Un anno fa la decisione era stata di segno opposto con la condanna dell’Italia “perché non ha dimostrato che l’allontanamento del bambino dalla coppia era necessario”. La vicenda nasce dalla decisione dei giudici  che riguarda il ricorso presentato a Strasburgo nel 2012 da una coppia di Campobasso. Dopo aver tentato la fertilizzazione in vitro con i propri gameti in Italia, la coppia aveva deciso di andare in Russia per ricorrere alla maternità sostitutiva, dove la pratica è legale.

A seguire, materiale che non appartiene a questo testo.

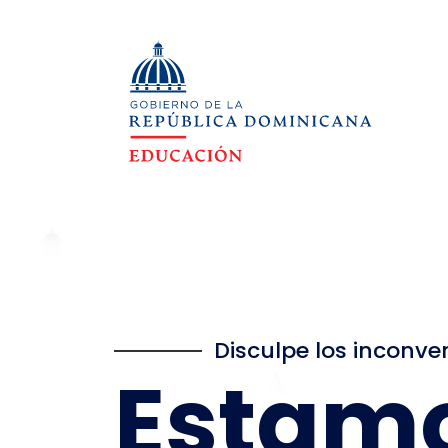
Disculpe los inconve
Estam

Era così nato un bimbo riconosciuto dalle autorità russe e iscritto all’anagrafe di Mosca come figlio legittimo della coppia. Ma una volta tornati a casa i due si erano visti negare la trascrizione dell’atto di nascita nell’anagrafe italiana.

Il piccolo, quindi, era stato dato in adozione perché le autorità ritenevano che il certificato di nascita russo contenesse informazioni false sulla vera identità dei genitori del piccolo e perché il test del Dna aveva dimostrato che non c’era legame biologico tra padre e figlio. Fu stabilito inoltre che la coppia  non doveva avere contatti con il bambino e che non poteva adottarlo.

La Corte di Strasburgo aveva dichiarato che c’era stata una violazione del diritto al rispetto della vita familiare e privata, e che la sentenza sulla coppia non riguardava la questione delle madri surrogate, ma la decisione dei tribunali italiani di allontanare il bambino e affidarlo ai servizi sociali. Ma la questione della vendita di bambini era già stata affrontata dal Consiglio d’Europa che ha bocciato il Rapporto De Sutter che intendeva aprire il varco alla legalizzazione della maternità surrogata nei Paesi membri. Dopo due anni di serrata battaglia d’idee, sette mesi di confronto in commissione e ben cinque votazioni, tutte negative, i difensori del controverso Rapporto De Sutter teso a sdoganare l’utero in affitto in Europa hanno finito  per capitolare nell’ottobre 2016. 

Dallo scorso marzo i tentativi successivi di far passare una “regolamentazione” equivalente di fatto a un riconoscimento erano stati condotti nel corso di tante nervosissime sedute della Commissione Affari sociali del Consiglio d’Europa, spesso nella sede distaccata di Parigi assediata da proteste di piazza. Ma alla fine la stoccata decisiva contro ciò che rimaneva del Rapporto è stata portata  a Strasburgo, nel quartier generale dell’organizzazione paneuropea specializzata nella tutela dei diritti umani.

E a opera dell’organo più rappresentativo, ovvero l’Assemblea (Apce) che riunisce i parlamentari provenienti dai 47 Stati membri, dall’Atlantico alla Russia. La senatrice ambientalista belga Petra De Sutter, relatrice delle raccomandazioni in discussione, aveva  lanciato il suo ultimo appello: “Vi chiedo di capire che questa risoluzione è davvero urgente”.

Invece, l’esito è stato impietoso: 77 voti favorevoli, 83 voti contrari e sette astenuti. Così è stato simbolicamente confermato il no alla surrogata già espresso in dicembre proprio dall’Europarlamento. Ritengo che si sia eretta  una solida diga di sbarramento contro futuri tentativi di ricorrere a grimaldelli in vista di legalizzazioni mascherate : mi auguro  una sintonia profonda su valori di fondo come la dignità della persona, e che  il sussulto di coscienza  vibrato nel cuore dell’Europa, fra  algidi cinici tecnicismi e sottigliezze giuridiche in nome dei quali  si è a lungo cercato di canalizzare il dramma umano lacerante dell’utero in affitto siano almeno definitivamente superati, con  un risultato che ci fa sperare in una rinascita del valore della maternità e della persona.